Former UW-Madison student Anna Nikolay has roughly $20,000 in student debt. She has not had to address those loans since the start of the student loan moratorium, which paused payments in 2020.

“After I realized it was going to keep extending, I started putting that money into a separate account and kept putting it there instead,” Nikolay said.

According to three people familiar with the plan, President Biden is expected to announce forgiving up to $10,000 in federal student loans for many Americans and extend a pause on payments to January.

UW-Madison School of Business lecturer Moses Altsech said the move is a temporary fix for a much bigger problem.

“There are some people for whom this will be very beneficial, but what it really is, is a one-off in terms of the relief, it doesn’t do anything to address the long-term rising cost of higher education,” Altsech said.

The nation’s federal student debt now tops $1.6 trillion after ballooning for years. More than 43 million Americans have federal student debt, with almost a third owing less than $10,000 and more than half owing less than $20,000, according to the latest federal data.

Altsech said even a potential $10,000 cancellation of debt would have varied impacts, all of it short sighted.

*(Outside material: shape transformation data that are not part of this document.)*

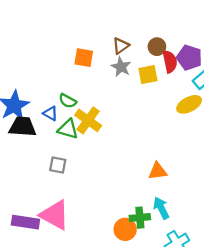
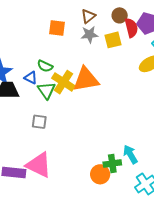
gray star: (121, 67) -> (89, 34), turned -30
green triangle: (68, 129) -> (46, 90), turned 42
orange triangle: (158, 171) -> (86, 79), moved, size x1.6

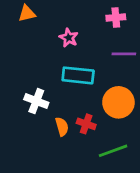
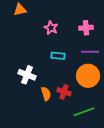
pink cross: (116, 18) -> (86, 28), moved
purple line: (124, 54) -> (90, 52), moved
cyan rectangle: (78, 75) -> (58, 56), size x0.6

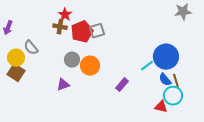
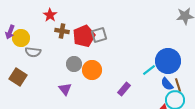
red star: (65, 15) -> (50, 15), moved
gray semicircle: (31, 48) -> (33, 52), turned -42
yellow circle: (16, 58) -> (21, 38), moved
purple triangle: (63, 85) -> (65, 89), turned -48

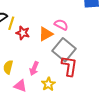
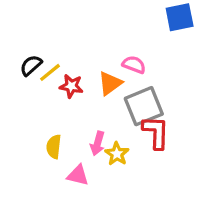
yellow line: (11, 23) -> (50, 72), turned 40
gray square: (64, 50) -> (144, 106), turned 35
yellow star: (48, 84) -> (117, 154), moved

“This kind of relief is a temporary, one-time relief that doesn’t do anything in the long run,” he said.

Nikolay said while the moratorium pause is nice, the limbo of not knowing what is on the other side is strenuous when trying to plan for the future.

“You’re just kind of waiting for that to start up again, you never know exactly when it’s going to go so you have to have some money saved or ready to go again, just a little in the back of your head on the anxiety piece,” she said.

The continuation of the pandemic-era payment freeze comes just days before millions of Americans were set to find out when their next student loan bills will be due. This is the closest the administration has come to hitting the end of the payment freeze extension, with the current pause set to end Aug. 31.